Problem:
Your output should be the lines below from the one holding "09 de Agosto de 2026" through the one holding "небольшую плату 30 — 10", transcribed exactly, with no pictures.

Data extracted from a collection
● ● ● ● ● ● ●

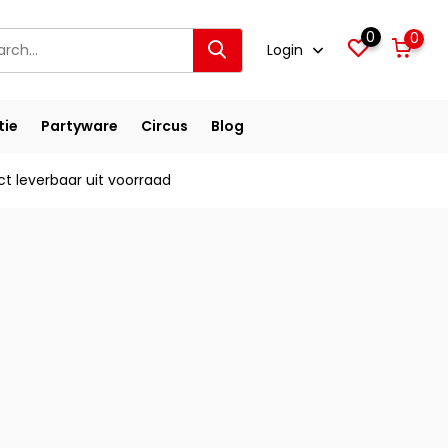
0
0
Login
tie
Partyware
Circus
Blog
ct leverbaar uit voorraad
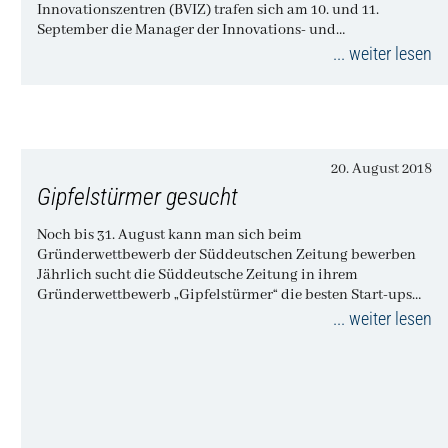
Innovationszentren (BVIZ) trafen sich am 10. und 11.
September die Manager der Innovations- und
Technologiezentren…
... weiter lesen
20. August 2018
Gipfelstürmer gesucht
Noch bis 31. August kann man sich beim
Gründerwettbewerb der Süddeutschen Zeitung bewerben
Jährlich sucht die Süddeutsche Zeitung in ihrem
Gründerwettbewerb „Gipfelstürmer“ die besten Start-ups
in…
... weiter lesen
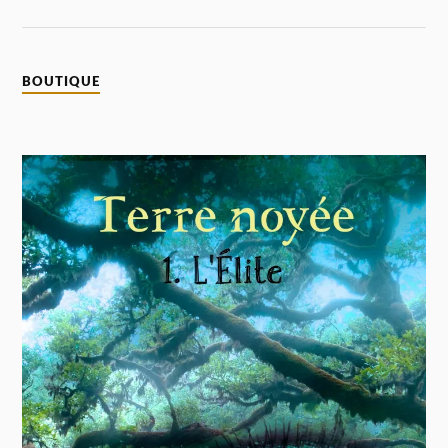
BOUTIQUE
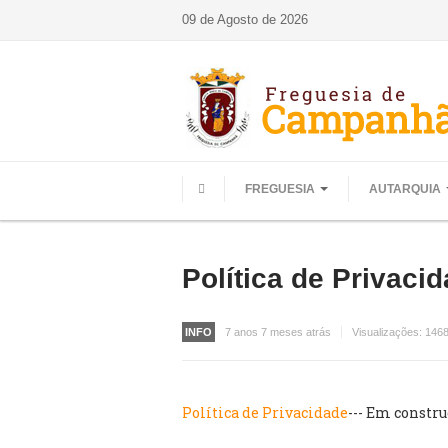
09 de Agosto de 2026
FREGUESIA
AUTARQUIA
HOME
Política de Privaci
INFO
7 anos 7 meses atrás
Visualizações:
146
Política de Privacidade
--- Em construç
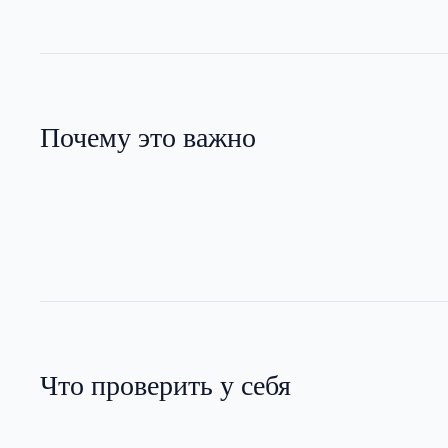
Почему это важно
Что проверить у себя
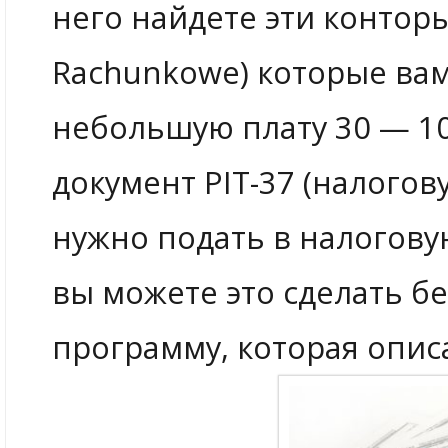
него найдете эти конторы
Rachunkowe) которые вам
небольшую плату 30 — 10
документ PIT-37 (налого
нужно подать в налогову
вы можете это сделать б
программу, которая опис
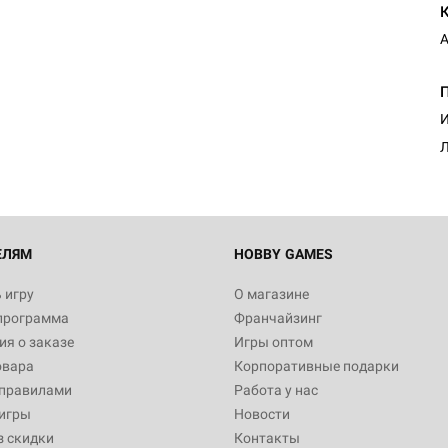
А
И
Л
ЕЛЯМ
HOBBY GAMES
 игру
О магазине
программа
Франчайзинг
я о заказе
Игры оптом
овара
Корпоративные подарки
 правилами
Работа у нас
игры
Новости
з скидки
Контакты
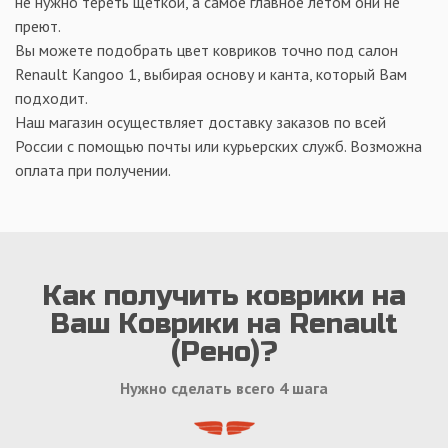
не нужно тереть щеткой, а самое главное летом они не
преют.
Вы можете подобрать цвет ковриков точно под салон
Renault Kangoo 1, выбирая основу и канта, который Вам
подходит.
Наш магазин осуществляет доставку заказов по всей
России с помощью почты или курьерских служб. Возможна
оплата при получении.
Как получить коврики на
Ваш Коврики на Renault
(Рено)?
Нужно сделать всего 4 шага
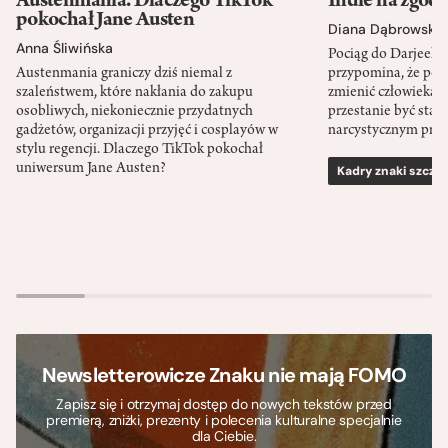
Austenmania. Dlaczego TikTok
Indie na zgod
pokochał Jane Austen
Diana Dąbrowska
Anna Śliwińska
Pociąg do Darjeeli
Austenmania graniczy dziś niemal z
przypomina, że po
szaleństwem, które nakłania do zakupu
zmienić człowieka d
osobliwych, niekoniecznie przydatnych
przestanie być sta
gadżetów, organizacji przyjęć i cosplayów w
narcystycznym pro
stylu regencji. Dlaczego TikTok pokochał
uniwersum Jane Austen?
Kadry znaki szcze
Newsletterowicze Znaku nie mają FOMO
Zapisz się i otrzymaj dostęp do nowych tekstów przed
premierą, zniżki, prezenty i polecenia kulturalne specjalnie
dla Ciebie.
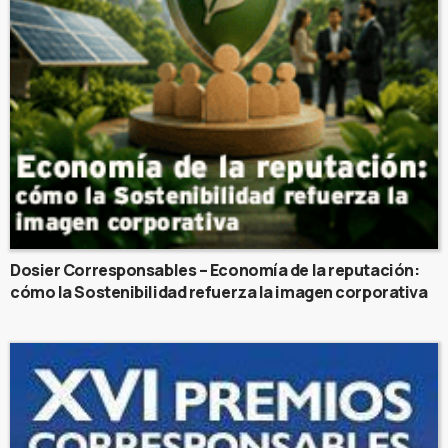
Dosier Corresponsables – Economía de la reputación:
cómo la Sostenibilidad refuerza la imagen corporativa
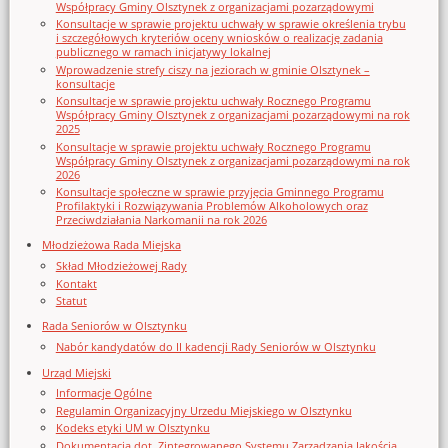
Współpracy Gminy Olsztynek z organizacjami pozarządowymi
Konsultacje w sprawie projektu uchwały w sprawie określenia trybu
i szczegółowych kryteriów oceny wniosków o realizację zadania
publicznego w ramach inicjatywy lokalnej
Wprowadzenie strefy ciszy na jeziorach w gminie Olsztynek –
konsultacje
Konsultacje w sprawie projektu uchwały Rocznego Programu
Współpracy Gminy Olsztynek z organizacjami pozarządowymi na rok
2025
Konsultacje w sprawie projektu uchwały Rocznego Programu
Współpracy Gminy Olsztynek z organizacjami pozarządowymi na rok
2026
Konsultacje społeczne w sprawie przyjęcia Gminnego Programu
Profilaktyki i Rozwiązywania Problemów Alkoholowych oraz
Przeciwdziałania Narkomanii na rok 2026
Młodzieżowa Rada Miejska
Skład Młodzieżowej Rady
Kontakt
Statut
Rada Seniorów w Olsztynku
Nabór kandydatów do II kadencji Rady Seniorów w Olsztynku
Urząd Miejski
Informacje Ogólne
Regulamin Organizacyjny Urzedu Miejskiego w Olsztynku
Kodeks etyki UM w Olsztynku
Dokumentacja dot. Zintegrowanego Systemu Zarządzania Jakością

● ● ● ● ● ● ●

Solution to the problem:
09 de Agosto de 2026
FREGUESIA
AUTARQUIA
HOME
Política de Privaci
INFO
7 anos 7 meses atrás
Visualizações:
146
Política de Privacidade
--- Em construç
Почему это важно
Что проверить у себя
него найдете эти конторы
Rachunkowe) которые вам
небольшую плату 30 — 10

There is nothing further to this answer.